As Sarduy will go on to plasticize the gender of human beings, so he begins by plasticizing their nomic labels, thus destabilizing the idea of name as essentially fixed. Because the names change over time and space, one could assert that they are used to “locate” the characters to which they are applied, as well as carrying a much higher semantic load than one name alone would permit. There is certainly an element of play in this whirlwind of referential labels for each character. This freedom of naming is one of the clearest postmodern motifs within the novel, but the implications of the labels are truly striking and take them beyond mere linguistic play. Naming, especially in a Judeo-Christian context, has a strongly regulatory feel to it not unlike the institutionally “assigned” nature of gender described in the writings of Pablo Ben or the socially enforced nature of gender in the ideas of Judith Butler.

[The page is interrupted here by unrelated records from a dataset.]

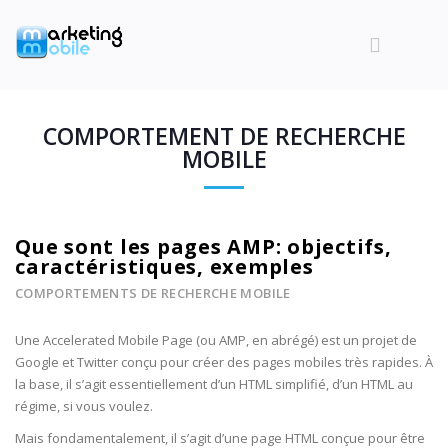
COMPORTEMENT DE RECHERCHE
MOBILE
Que sont les pages AMP: objectifs,
caractéristiques, exemples
COMPORTEMENTS DE RECHERCHE MOBILE
Une Accelerated Mobile Page (ou AMP, en abrégé) est un projet de
Google et Twitter conçu pour créer des pages mobiles très rapides. À
la base, il s’agit essentiellement d’un HTML simplifié, d’un HTML au
régime, si vous voulez.
Mais fondamentalement, il s’agit d’une page HTML conçue pour être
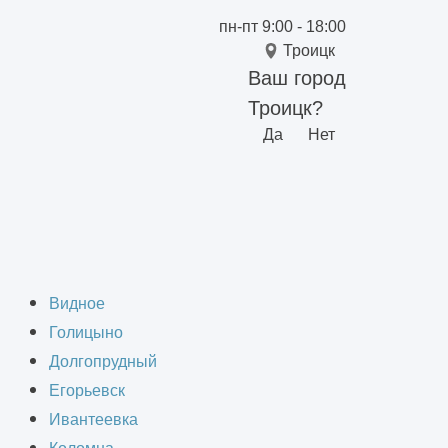
пн-пт 9:00 - 18:00
Троицк
Ваш город
Троицк?
Да
Нет
ного здания в
Видное
Голицыно
Долгопрудный
Егорьевск
Ивантеевка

What consequences, then, can one begin to
derive from the instability of names in La Casona and for people who are
affected by it? If the fixity of names
is a fundamental, then un-fixing the names implies a reinscription of
discursive laws at the most basic level, which leads us to expect that the
carnivalesque cannot be far behind. La
Casona constitutes a carnivalized space, then, within which things are
different from without. Inside, the
normal (normative) rules do not seem to apply—it is a space characterized by
debauch, illegality, and (to say the least) licentious sexual expression,
judging by those now-irrelevant normative structures. As well, the text further destabilizes the gendered nature of its
characters by a deft maneuvering of nouns.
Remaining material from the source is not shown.